Remember that doctor with the N95 mask? He is also an administrator. So, when he finishes his shift he doesn’t return home, or if he does, it is to do more work online or on a conference call. He spends his nights and weekends working with others like himself to establish the most streamlined and effective courses of care for treating COVID-19. When he’s not thinking about his patients, he’s trying to figure out the best ways to change traditional triage and care practices to adapt to the needs of this unprecedented time. Then he catches a few hours of sleep, only to get up and do it all over again.
Across town, a supply chain manager lies awake in the middle of the night mentally mapping routes from one facility to another and calculating inventory. If a surge of patients maxes out ventilator capacity in one hospital, what other locations can spare a few to help? And what is the fastest way to get them from the places they are to the place they are needed? She grabs her phone and dictates a quick reminder to call the CDC and her list of private suppliers again; her health system is desperate for more COVID-19 tests. Their lab partner said they can manufacture the tests themselves, but she can’t find the correct type of nasal swab anywhere—that hunt is another to-do for the next day.
The next morning a communicator is on a conference call with hospital administration; she’s going to have to find a way to tell doctors and nurses that they are running dangerously low on one size of N95 mask and try to provide them with safe alternatives. When the call ends, she flips on the television to see how well the hospital representative took her coaching for the press conference to assure the community they have the capacity to handle a surge in cases. She breathes a sigh of relief. He did well. But her calm is short-lived. Her phone pings with a Facebook notification she needs to respond to before she writes the communication about the masks; there is no end to the misinformation spread online.
Enabling all these people to do their work—whether they are at a hospital or working from home—is the information technology co-worker holed up at a data center, and a team of others like him. He just restored an outage that was affecting caregivers’ ability to document patient progress in their electronic medical record. Now he needs to figure out why one of their video visit connections isn’t providing sound. Then he will return the call from a co-worker working remotely who is having problems accessing her files. The aphorism “technology is great when it works” is certainly true, but in an age when hospitals are reliant on it to power all aspects of care from programming Smart IV Pumps to helping providers follow proper care protocols, disaster can result when it doesn’t. There’s a reason he’s always on call.
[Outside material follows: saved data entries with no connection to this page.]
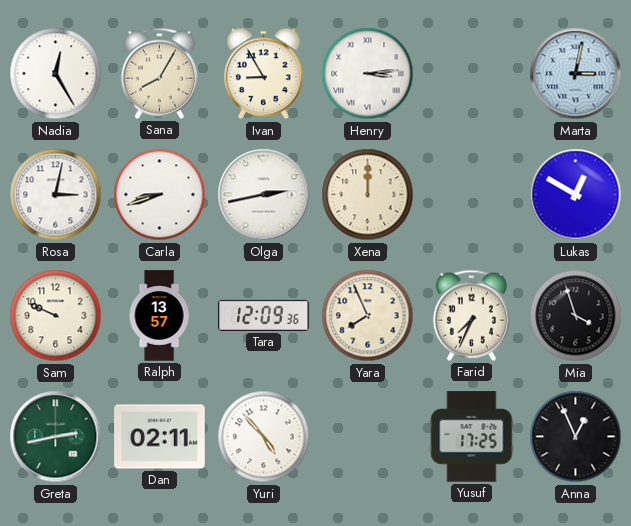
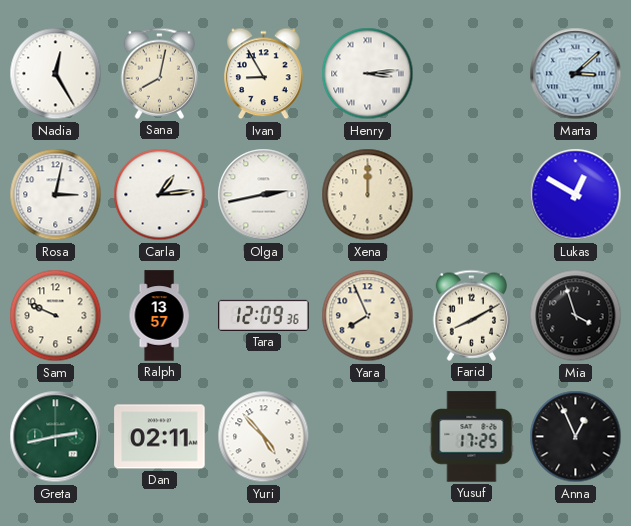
Sana: 8:05 -> 8:02
Marta: 3:02 -> 3:08
Carla: 8:42 -> 1:14
Farid: 7:34 -> 8:10
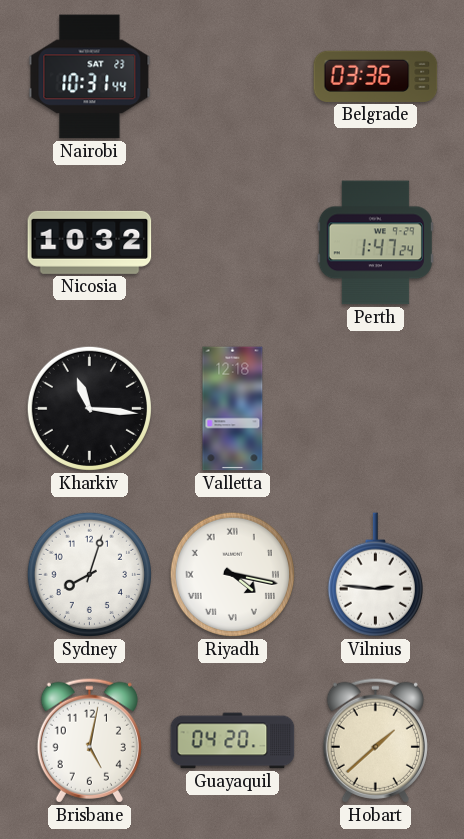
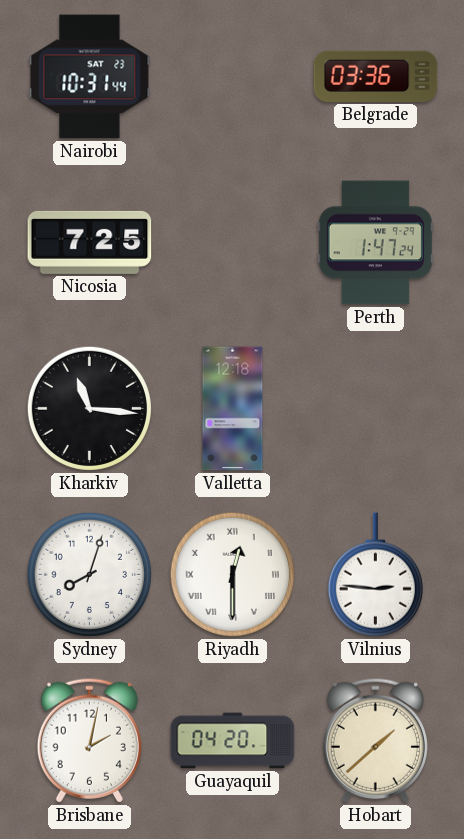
Nicosia: 10:32 -> 7:25
Riyadh: 4:17 -> 12:30
Brisbane: 5:02 -> 2:02
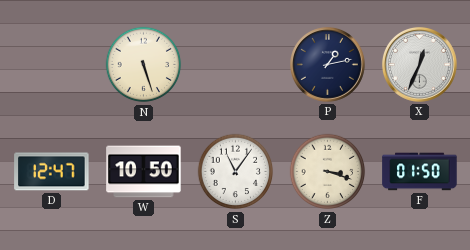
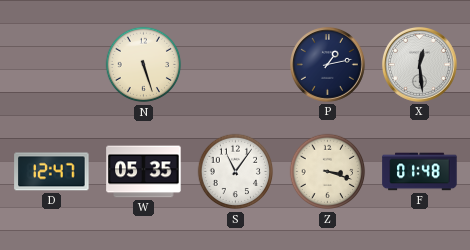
X: 12:34 -> 12:29
W: 10:50 -> 05:35
F: 01:50 -> 01:48
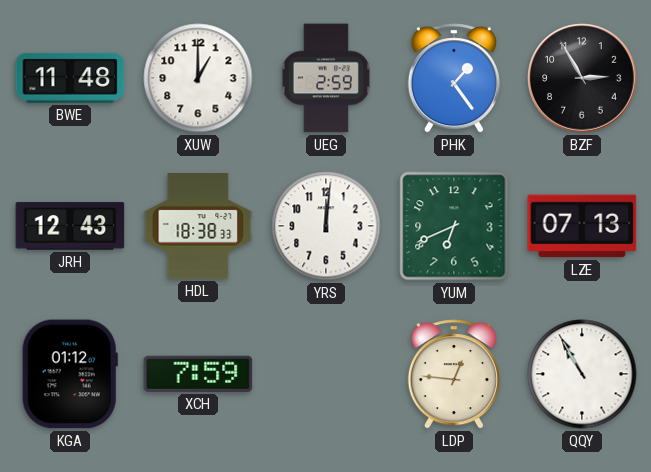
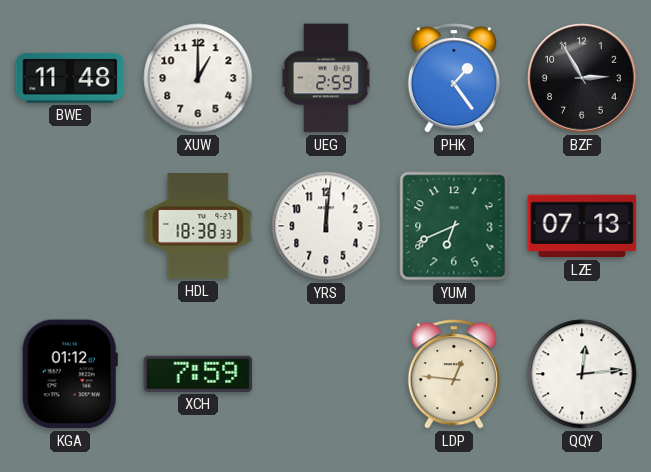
JRH: 12:43 -> none
QQY: 10:55 -> 12:14
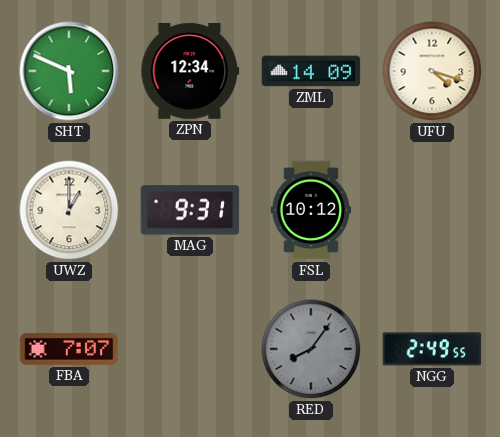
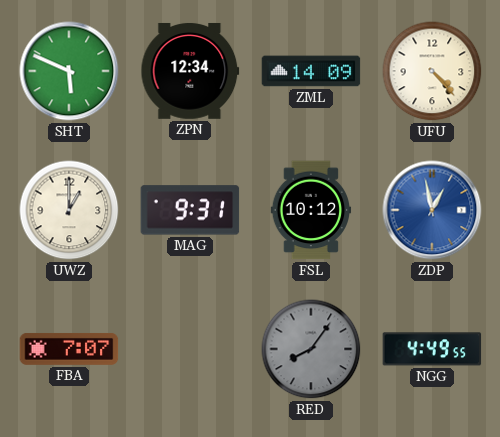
UFU: 4:18 -> 4:23
ZDP: none -> 12:58
NGG: 2:49 -> 4:49
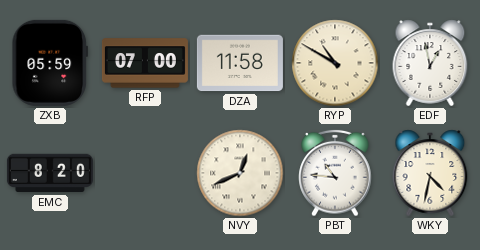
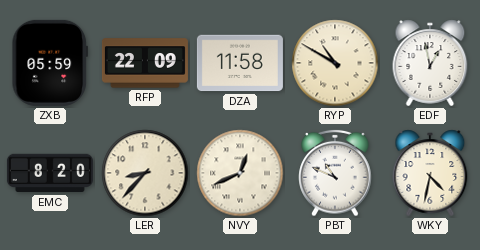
RFP: 07:00 -> 22:09
LER: none -> 8:37
PBT: 10:46 -> 10:49
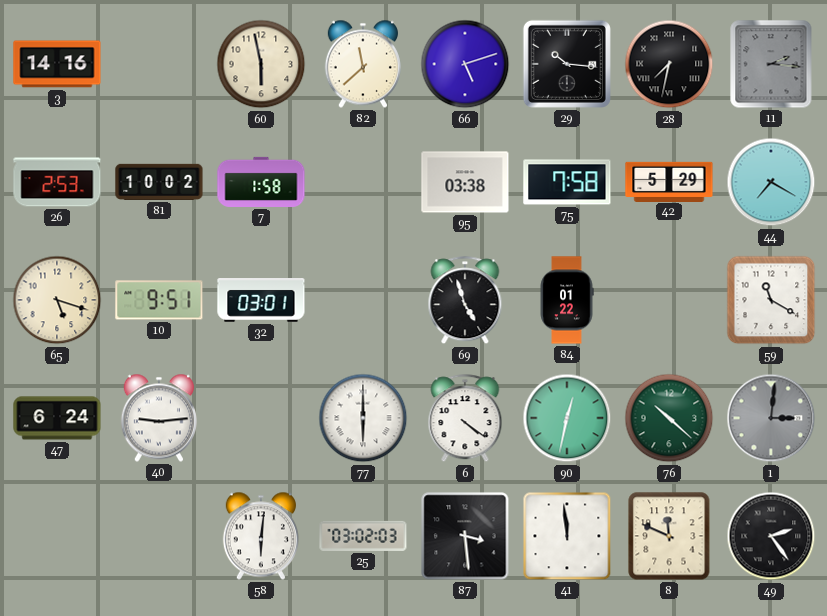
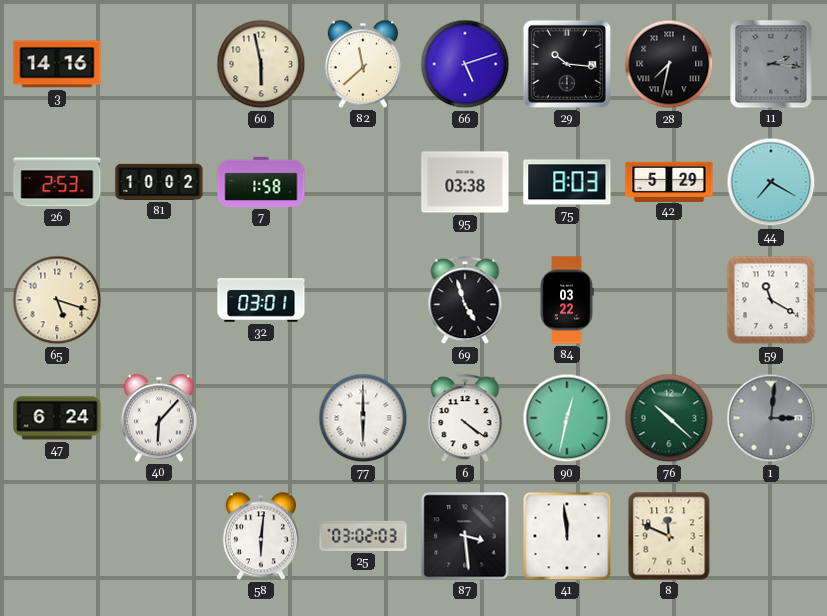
75: 7:58 -> 8:03
10: 9:51 -> none
84: 01:22 -> 03:22
40: 9:14 -> 6:07
49: 2:24 -> none
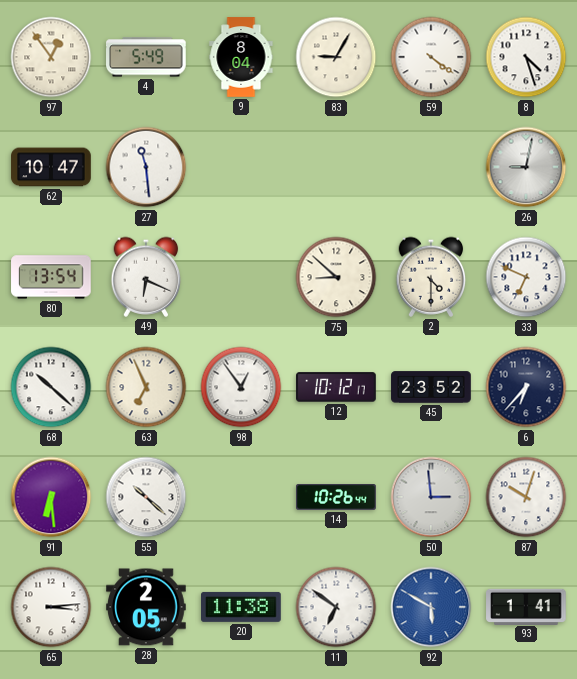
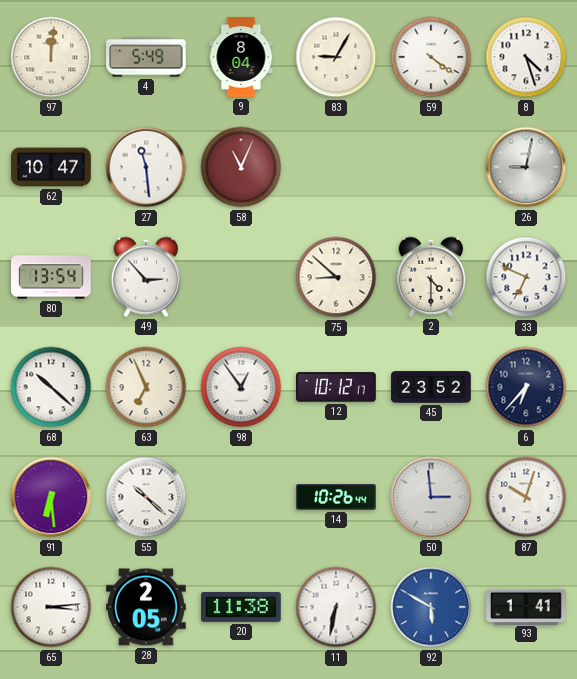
97: 12:54 -> 12:01
58: none -> 11:04
49: 6:19 -> 2:53
11: 6:51 -> 6:32
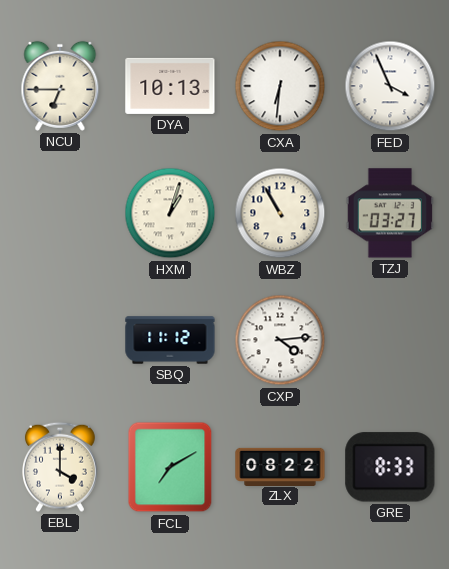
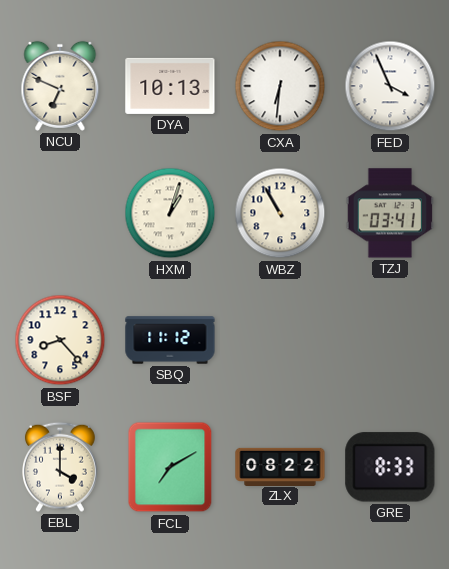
NCU: 6:45 -> 6:49
TZJ: 03:27 -> 03:41
BSF: none -> 8:23
CXP: 4:14 -> none
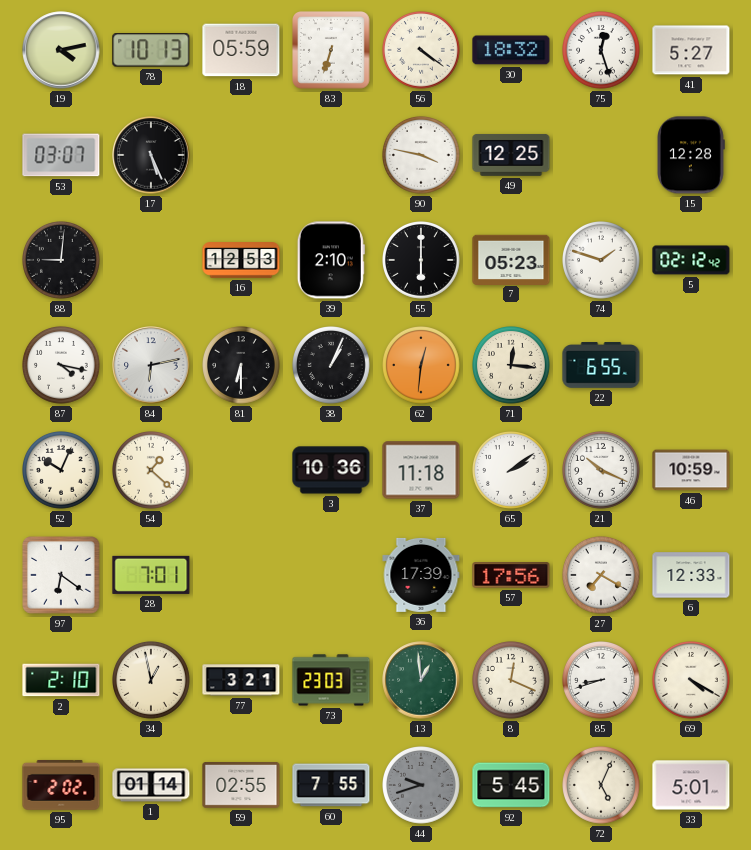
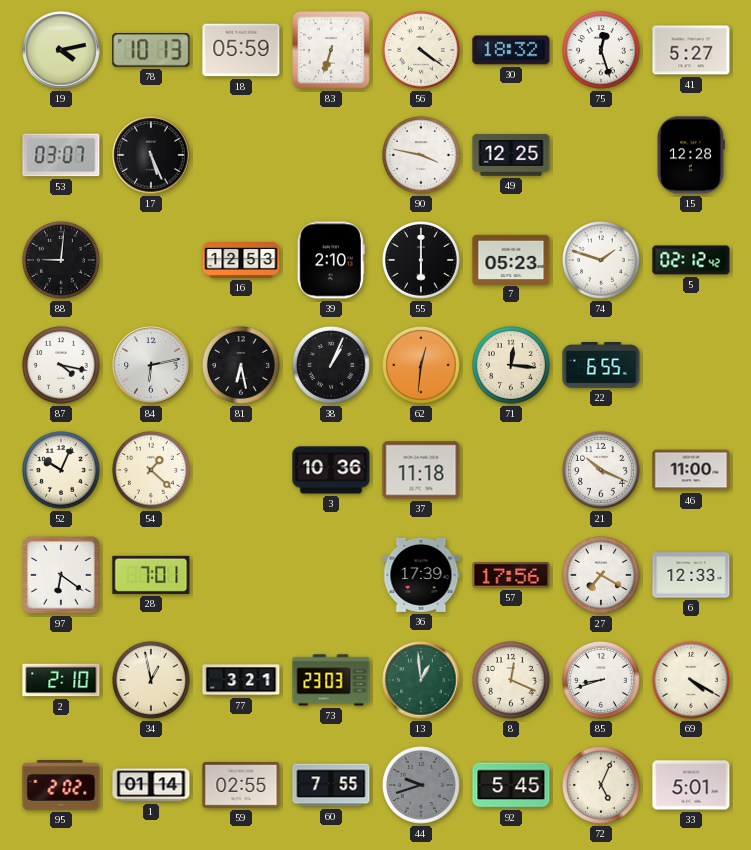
81: 6:30 -> 6:28
65: 2:09 -> none
46: 10:59 -> 11:00
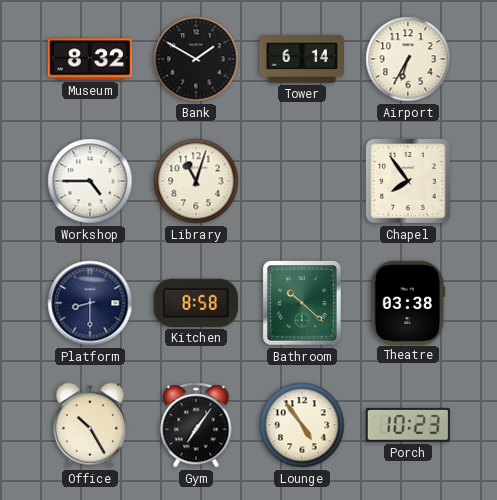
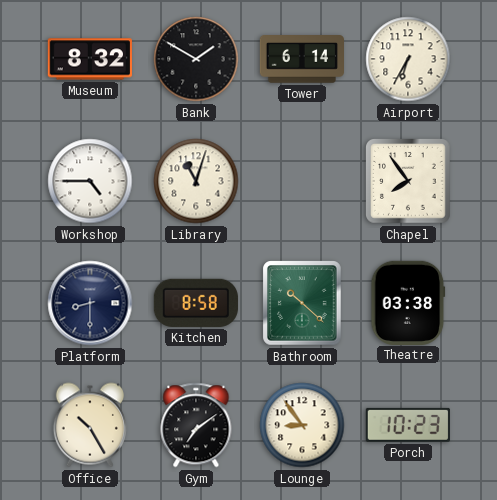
Gym: 7:06 -> 7:09
Lounge: 4:54 -> 8:54
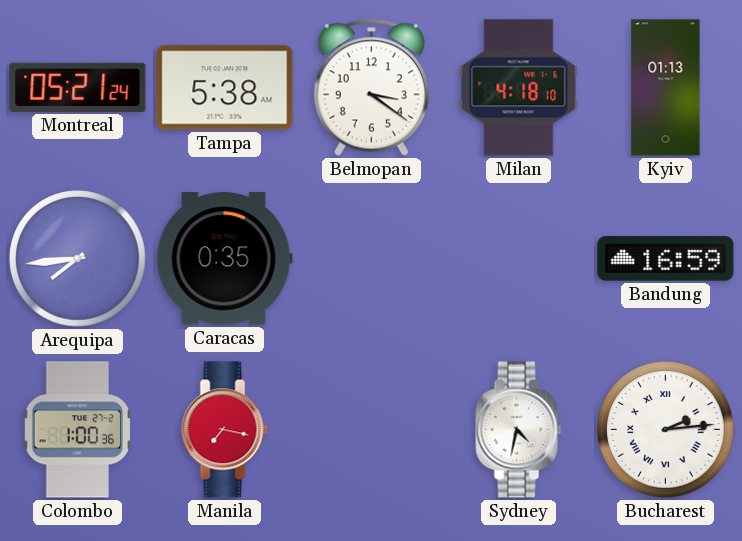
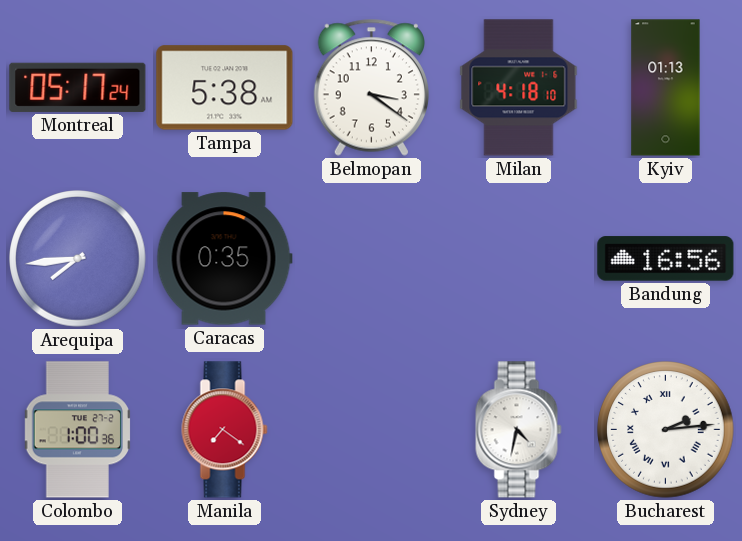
Montreal: 05:21 -> 05:17
Bandung: 16:59 -> 16:56
Manila: 7:17 -> 7:21
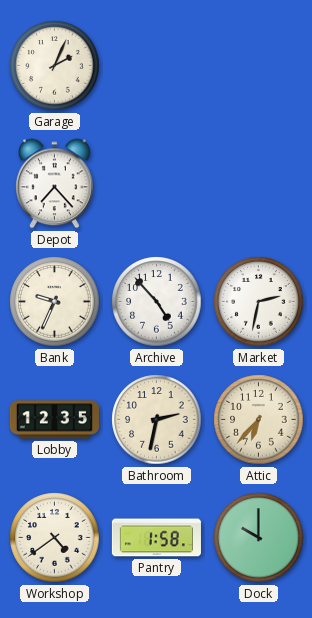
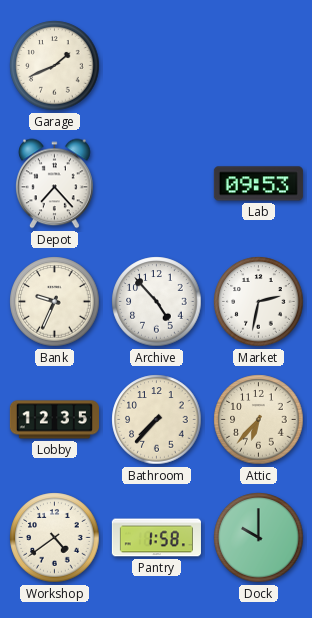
Garage: 2:04 -> 1:41
Lab: none -> 09:53
Bathroom: 2:32 -> 7:37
All of the people described above are real, as are the situations they are facing. So please, before you post on social media that you are bored during the quarantine, say a prayer for those who don’t have that luxury. Whether in patient care or in support roles behind the scenes, they are working 24-hours a day, seven days a week to keep you informed and ensure that should you contract COVID-19, you’ll have the best care possible. And they will continue doing so until this strange period of history is over and we can all return to whatever the “new normal” is. If that isn’t the definition of a hero, I don’t know what is.